*** Opening Supplied data ***

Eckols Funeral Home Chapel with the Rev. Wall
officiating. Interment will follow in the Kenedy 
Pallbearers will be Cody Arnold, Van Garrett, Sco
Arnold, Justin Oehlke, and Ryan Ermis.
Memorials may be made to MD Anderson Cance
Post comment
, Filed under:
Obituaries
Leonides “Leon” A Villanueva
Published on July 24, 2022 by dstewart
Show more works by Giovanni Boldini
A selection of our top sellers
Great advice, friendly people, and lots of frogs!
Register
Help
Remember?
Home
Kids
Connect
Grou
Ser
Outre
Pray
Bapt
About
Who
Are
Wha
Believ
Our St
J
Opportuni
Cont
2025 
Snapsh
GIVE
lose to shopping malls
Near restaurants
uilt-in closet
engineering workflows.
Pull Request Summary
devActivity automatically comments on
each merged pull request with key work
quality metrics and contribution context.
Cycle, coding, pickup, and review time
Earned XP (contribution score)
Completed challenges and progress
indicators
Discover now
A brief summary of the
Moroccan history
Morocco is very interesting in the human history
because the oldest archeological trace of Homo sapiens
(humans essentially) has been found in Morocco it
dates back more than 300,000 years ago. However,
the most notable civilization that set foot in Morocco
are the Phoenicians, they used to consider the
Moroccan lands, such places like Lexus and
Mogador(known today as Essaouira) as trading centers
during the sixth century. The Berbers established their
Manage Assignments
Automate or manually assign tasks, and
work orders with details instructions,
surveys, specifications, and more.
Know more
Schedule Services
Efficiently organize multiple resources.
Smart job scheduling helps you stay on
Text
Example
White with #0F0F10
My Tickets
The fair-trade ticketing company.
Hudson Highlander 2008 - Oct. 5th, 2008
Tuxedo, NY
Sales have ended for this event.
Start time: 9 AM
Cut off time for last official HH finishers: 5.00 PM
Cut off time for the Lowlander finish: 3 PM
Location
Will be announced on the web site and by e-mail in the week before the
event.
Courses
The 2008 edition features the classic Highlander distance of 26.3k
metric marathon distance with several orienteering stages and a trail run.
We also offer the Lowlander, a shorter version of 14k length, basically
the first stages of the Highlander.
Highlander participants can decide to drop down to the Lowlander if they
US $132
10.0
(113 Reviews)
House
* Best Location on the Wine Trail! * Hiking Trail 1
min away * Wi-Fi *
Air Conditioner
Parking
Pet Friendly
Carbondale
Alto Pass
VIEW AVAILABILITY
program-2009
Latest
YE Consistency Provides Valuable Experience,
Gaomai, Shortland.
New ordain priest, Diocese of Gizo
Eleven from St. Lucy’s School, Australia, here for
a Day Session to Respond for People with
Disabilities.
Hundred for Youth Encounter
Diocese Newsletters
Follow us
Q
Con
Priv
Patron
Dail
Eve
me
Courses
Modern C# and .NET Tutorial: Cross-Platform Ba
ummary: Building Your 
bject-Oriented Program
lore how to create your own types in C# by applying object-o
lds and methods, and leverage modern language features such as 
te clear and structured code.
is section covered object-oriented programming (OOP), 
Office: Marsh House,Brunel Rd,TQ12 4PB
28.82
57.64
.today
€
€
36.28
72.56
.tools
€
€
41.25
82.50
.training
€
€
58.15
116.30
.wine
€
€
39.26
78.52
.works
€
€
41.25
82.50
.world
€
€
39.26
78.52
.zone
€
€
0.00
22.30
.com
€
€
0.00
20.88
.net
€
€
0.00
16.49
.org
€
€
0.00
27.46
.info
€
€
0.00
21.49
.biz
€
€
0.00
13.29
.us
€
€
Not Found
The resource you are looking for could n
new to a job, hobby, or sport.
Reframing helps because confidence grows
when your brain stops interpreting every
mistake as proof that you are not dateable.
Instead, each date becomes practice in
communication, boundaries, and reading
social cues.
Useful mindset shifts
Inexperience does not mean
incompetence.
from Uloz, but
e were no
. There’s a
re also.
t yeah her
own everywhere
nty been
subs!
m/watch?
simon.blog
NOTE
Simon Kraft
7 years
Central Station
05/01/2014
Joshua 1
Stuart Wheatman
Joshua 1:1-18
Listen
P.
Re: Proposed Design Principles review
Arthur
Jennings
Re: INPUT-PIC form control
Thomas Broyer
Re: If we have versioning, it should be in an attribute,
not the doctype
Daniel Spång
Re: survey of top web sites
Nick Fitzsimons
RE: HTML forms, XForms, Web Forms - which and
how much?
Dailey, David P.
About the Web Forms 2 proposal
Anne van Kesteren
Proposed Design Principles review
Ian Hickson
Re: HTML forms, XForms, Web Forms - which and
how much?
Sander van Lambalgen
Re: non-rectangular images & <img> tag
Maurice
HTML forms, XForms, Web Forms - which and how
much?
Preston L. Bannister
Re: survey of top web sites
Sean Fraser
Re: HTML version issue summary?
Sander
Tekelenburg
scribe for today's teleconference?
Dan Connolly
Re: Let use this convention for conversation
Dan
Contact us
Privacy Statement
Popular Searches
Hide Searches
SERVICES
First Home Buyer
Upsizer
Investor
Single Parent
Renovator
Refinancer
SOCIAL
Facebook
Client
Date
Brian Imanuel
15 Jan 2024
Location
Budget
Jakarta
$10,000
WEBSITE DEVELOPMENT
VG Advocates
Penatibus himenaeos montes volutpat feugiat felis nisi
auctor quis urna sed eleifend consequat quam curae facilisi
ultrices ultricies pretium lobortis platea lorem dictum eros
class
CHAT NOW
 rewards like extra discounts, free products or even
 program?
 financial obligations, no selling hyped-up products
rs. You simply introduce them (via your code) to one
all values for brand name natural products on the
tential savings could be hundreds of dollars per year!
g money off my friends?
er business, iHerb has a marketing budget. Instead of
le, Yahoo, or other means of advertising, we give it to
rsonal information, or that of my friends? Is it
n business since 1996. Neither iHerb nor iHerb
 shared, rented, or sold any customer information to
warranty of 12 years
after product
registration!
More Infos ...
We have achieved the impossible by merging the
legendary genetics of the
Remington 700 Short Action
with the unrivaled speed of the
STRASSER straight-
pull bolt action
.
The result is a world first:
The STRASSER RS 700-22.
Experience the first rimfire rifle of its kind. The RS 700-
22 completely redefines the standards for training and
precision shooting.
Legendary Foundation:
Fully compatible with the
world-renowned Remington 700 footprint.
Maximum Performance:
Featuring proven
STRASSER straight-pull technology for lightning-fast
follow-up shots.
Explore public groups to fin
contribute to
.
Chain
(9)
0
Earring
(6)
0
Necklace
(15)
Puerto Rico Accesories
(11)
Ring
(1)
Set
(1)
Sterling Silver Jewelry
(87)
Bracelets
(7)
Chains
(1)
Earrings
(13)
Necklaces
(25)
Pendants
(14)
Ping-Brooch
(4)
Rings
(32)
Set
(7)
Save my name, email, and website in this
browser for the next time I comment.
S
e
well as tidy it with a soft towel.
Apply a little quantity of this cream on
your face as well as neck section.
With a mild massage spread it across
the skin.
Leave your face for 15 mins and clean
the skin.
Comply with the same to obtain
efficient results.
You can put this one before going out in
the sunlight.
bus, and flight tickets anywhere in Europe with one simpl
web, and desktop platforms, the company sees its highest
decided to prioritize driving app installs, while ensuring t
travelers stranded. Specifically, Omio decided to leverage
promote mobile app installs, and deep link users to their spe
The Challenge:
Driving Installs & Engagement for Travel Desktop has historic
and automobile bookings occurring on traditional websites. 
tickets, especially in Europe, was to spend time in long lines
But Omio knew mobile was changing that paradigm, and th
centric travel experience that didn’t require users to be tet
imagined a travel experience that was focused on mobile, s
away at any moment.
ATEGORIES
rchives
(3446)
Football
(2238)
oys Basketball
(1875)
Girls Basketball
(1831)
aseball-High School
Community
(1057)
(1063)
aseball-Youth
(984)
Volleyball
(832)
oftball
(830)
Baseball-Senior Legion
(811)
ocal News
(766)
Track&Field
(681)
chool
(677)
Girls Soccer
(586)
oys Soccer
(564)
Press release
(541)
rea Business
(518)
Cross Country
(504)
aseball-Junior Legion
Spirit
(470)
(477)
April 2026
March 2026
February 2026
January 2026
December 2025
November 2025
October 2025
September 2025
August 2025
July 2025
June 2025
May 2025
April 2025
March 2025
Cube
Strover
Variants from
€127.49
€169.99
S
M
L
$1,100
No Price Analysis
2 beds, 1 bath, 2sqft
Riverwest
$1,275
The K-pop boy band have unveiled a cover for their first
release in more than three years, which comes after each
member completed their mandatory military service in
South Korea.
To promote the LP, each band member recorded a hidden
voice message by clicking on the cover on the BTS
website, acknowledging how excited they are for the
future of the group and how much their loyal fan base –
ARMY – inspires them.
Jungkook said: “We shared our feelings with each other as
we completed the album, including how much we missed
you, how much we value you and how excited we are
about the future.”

*** Closing Supplied data ***

▶ **What is needed**: Across all the entries, count the lines that contain "other", and state nothing but the total.

▶ **Task output**: 2